▸ AIM OF THE EXERCISE:
What lines of the data below hold "resmi"? Show them.

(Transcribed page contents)
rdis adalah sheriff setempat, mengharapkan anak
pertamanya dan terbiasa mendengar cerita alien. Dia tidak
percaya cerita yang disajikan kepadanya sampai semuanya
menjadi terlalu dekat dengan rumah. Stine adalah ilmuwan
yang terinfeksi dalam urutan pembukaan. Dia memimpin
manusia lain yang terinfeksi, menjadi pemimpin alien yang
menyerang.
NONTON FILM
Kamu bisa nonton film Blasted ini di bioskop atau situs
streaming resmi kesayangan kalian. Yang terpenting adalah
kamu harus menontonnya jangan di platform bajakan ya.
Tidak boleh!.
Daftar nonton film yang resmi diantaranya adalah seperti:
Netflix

---

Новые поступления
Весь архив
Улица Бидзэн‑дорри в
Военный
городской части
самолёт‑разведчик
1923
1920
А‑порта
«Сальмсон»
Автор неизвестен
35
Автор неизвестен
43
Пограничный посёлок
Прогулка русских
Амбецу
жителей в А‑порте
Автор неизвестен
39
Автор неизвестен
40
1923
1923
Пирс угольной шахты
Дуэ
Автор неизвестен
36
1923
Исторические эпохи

▸ RESULT OF THE EXERCISE:
streaming resmi kesayangan kalian. Yang terpenting adalah
Daftar nonton film yang resmi diantaranya adalah seperti:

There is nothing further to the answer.